**WHAT THE TASK ASKS:** Please set down, word for word, each line from the one containing "người, lừa đảo" through the final line of the records below, both included, and nothing else.
### RECORDS FOR PROCESSING
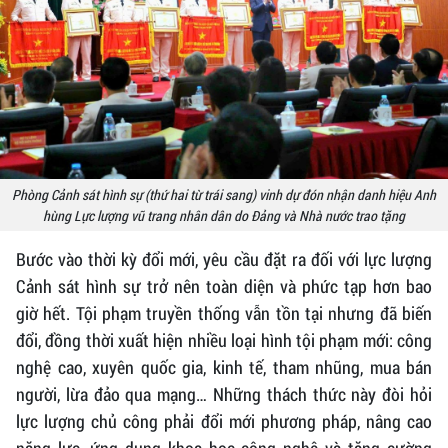
Phòng Cảnh sát hình sự (thứ hai từ trái sang) vinh dự đón nhận danh hiệu Anh
hùng Lực lượng vũ trang nhân dân do Đảng và Nhà nước trao tặng
Bước vào thời kỳ đổi mới, yêu cầu đặt ra đối với lực lượng
Cảnh sát hình sự trở nên toàn diện và phức tạp hơn bao
giờ hết. Tội phạm truyền thống vẫn tồn tại nhưng đã biến
đổi, đồng thời xuất hiện nhiều loại hình tội phạm mới: công
nghệ cao, xuyên quốc gia, kinh tế, tham nhũng, mua bán
người, lừa đảo qua mạng… Những thách thức này đòi hỏi
lực lượng chủ công phải đổi mới phương pháp, nâng cao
######
**OUTPUT FOR THIS TASK:**
người, lừa đảo qua mạng… Những thách thức này đòi hỏi
lực lượng chủ công phải đổi mới phương pháp, nâng cao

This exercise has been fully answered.